This sample project continues on to the one illustrated on Monday, with a few variations. Here you will learn to:

1. Query multiple Linked Data sets of the Bibliotheca Hertziana as if they were one
2. Enhance Geodata with heterogeneous sources

The basic ways to identify church buildings is still GND, however, you will see how this can be used to query datasets that lack direct usage of, or linking to, GND.

This notebook uses code written in the Python language; however, this is by no means prescriptive. The core of the project are the HTTP services which you can query in any way you like.

## Step 1: Install dependencies

[SPARQLWrapper](https://sparqlwrapper.readthedocs.io) is a useful client library for SPARQL endpoints. You do not strictly _need_ it to query the services, but it saves you some overhead of constructing HTTP requests and unpacking the results.

In [86]:
!pip install sparqlwrapper tabulate

Looking in indexes: https://pypi.org/simple, https://us-python.pkg.dev/colab-wheels/public/simple/


## Step 2: Prepare the data

First, load the joined GeoJSON data from Monday's project on GitHub.

For convenience, also keep an index of the churches' GND IDs.

In [87]:
import requests

geo_url = 'https://raw.githubusercontent.com/biblhertz/Datathink23_MappingGND/main/joined.geojson'
response = requests.get(geo_url)
geodata = response.json()

gnd_ids = [ props['gnd'] for props in (feat['properties'] for feat in geodata['features'] ) ]
print('{} GND IDs indexed'.format(len(gnd_ids)))

123 GND IDs indexed


We also keep track of a subset of GND IDs of churches present in Giuseppe Vasi's _Itinerario_.

In [88]:
# S. Stefano Rotondo , S. Francesco di Paola , S. Luigi dei Francesi
vasi_national_churches = [ '4302056-2' , '7563217-2', '4199094-8' ]
gndstr =  ' '.join(f'"{w}"' for w in vasi_national_churches)
gndstr

'"4302056-2" "7563217-2" "4199094-8"'

## Step 3: Exploratory queries to the datasets

The Bibliotheca Hertziana has had a multitude of data-intensive projects on churches in Rome, each with its own subset of churches of interest and with its own way of identifying them. Some projects link their data to those in other Hertziana projects, others to authority records like GND, VIAF and what have you.

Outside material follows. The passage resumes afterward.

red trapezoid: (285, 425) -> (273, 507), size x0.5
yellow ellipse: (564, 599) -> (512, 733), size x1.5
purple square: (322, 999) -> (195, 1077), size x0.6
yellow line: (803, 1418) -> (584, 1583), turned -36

However, they did not originally perform all the links in the same way. As part of creating Linked Data resources for all these projects, we are making it possible for these links to be discovered using one single predicate, `owl:sameAs` from the [OWL ontology language](https://www.w3.org/TR/owl2-overview/).

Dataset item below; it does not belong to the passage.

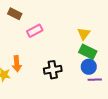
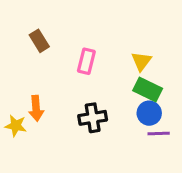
brown rectangle: (15, 14) -> (39, 41), moved, turned 32
pink rectangle: (35, 31) -> (86, 61), moved, turned -49

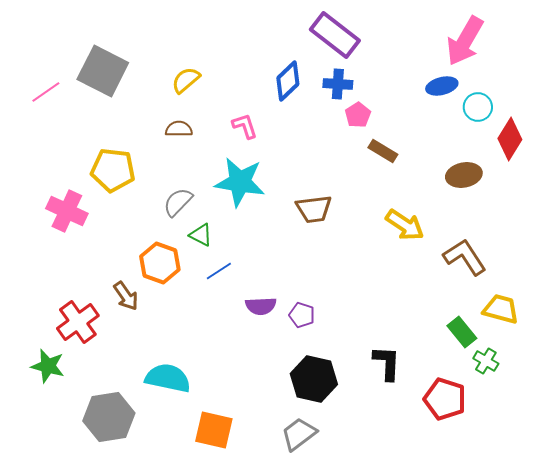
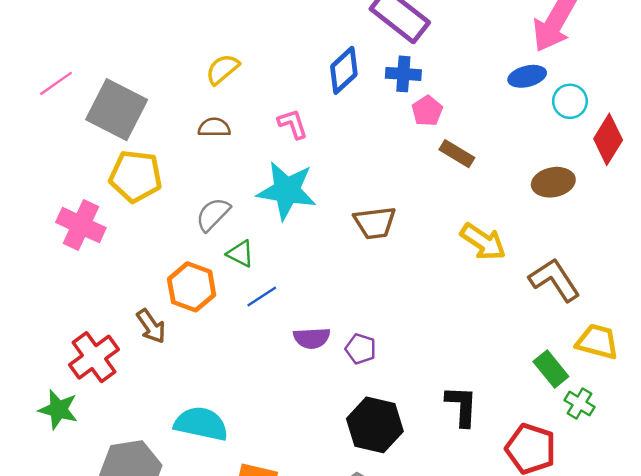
gray square: (103, 71) -> (117, 110), moved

We will do most of the querying in SPARQL.

In [89]:
from SPARQLWrapper import SPARQLWrapper, JSON
from tabulate import tabulate

# Set up some data/ontlogy prefixes that will be useful later.
prefixes = """
PREFIX bibo:   <http://purl.org/ontology/bibo/>
PREFIX crm:    <http://www.cidoc-crm.org/cidoc-crm/>
PREFIX crmsoc: <http://www.cidoc-crm.org/cidoc-crm/CRMsoc/>
PREFIX dct:    <http://purl.org/dc/terms/>
PREFIX frbr:   <http://purl.org/vocab/frbr/core#>
PREFIX owl:    <http://www.w3.org/2002/07/owl#>
PREFIX rdf:    <http://www.w3.org/1999/02/22-rdf-syntax-ns#>
PREFIX rdfs:   <http://www.w3.org/2000/01/rdf-schema#>
PREFIX skos:   <http://www.w3.org/2004/02/skos/core#>
PREFIX rcp:    <http://data.biblhertz.it/romacommunispatria/term/>
"""

A church is identified in many different ways in different projects: each identifier is associated to certain properties that other identifiers are not.

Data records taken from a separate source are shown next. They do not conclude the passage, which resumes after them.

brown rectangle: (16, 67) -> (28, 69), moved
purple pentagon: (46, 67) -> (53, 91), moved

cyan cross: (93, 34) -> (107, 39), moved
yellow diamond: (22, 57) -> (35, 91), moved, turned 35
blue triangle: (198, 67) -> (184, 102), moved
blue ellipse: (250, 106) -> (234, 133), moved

For example, a church identifier in **Roma Communis Patria** has information on what peoples a church was assigned to, but not on who built it: that information can be found using the **Zuccaro** identifier.

We, however, want to abate that complexity: we don't want to bother what identifier uses what properties, we just want to use one: the GND ID.

Let's see for example all the ways in which Santo Stefano Rotondo is called in our datasets. We use an *exploratory query* to do that, and we execute it on the (provisional!) [SPARQL endpoint](http://data.biblhertz.it/sparql/) of the Bibliotheca Hertziana.

In [90]:
sparql_bhmpi = SPARQLWrapper('http://data.biblhertz.it/sparql/')

q = prefixes + """
SELECT DISTINCT ?x ?link WHERE {
  VALUES ?gnd { '""" +  vasi_national_churches[0] + """' }
  BIND ( IRI(CONCAT("https://d-nb.info/gnd/", ?gnd)) AS ?link)
  ?x (owl:sameAs|^owl:sameAs)* ?link
}"""
print(q)


PREFIX bibo:   <http://purl.org/ontology/bibo/>
PREFIX crm:    <http://www.cidoc-crm.org/cidoc-crm/>
PREFIX crmsoc: <http://www.cidoc-crm.org/cidoc-crm/CRMsoc/>
PREFIX dct:    <http://purl.org/dc/terms/>
PREFIX frbr:   <http://purl.org/vocab/frbr/core#>
PREFIX owl:    <http://www.w3.org/2002/07/owl#>
PREFIX rdf:    <http://www.w3.org/1999/02/22-rdf-syntax-ns#>
PREFIX rdfs:   <http://www.w3.org/2000/01/rdf-schema#>
PREFIX skos:   <http://www.w3.org/2004/02/skos/core#>
PREFIX rcp:    <http://data.biblhertz.it/romacommunispatria/term/>

SELECT DISTINCT ?x ?link WHERE {
  VALUES ?gnd { '4302056-2' }
  BIND ( IRI(CONCAT("https://d-nb.info/gnd/", ?gnd)) AS ?link)
  ?x (owl:sameAs|^owl:sameAs)* ?link
}


In [91]:
sparql_bhmpi.setQuery(q)
sparql_bhmpi.setReturnFormat(JSON)
# Run the query
ret = sparql_bhmpi.queryAndConvert()

# Print a table
links = {}
for r in ret['results']['bindings']:
  print(r['x']['value'])

https://d-nb.info/gnd/4302056-2
http://data.biblhertz.it/builtwork/lvpa/87dd8d495162c03f2ba4dad0ae3a2645
http://data.biblhertz.it/builtwork/zuccaro/100
http://data.biblhertz.it/romacommunispatria/builtwork/NB53
http://www.wikidata.org/entity/Q919456


So, there are several URIs for one church: three internal (starting with http://data.biblhertz.it/) and other externals. But what properties can be used to obtain nformation about them? Let's find out through other exploratory queries.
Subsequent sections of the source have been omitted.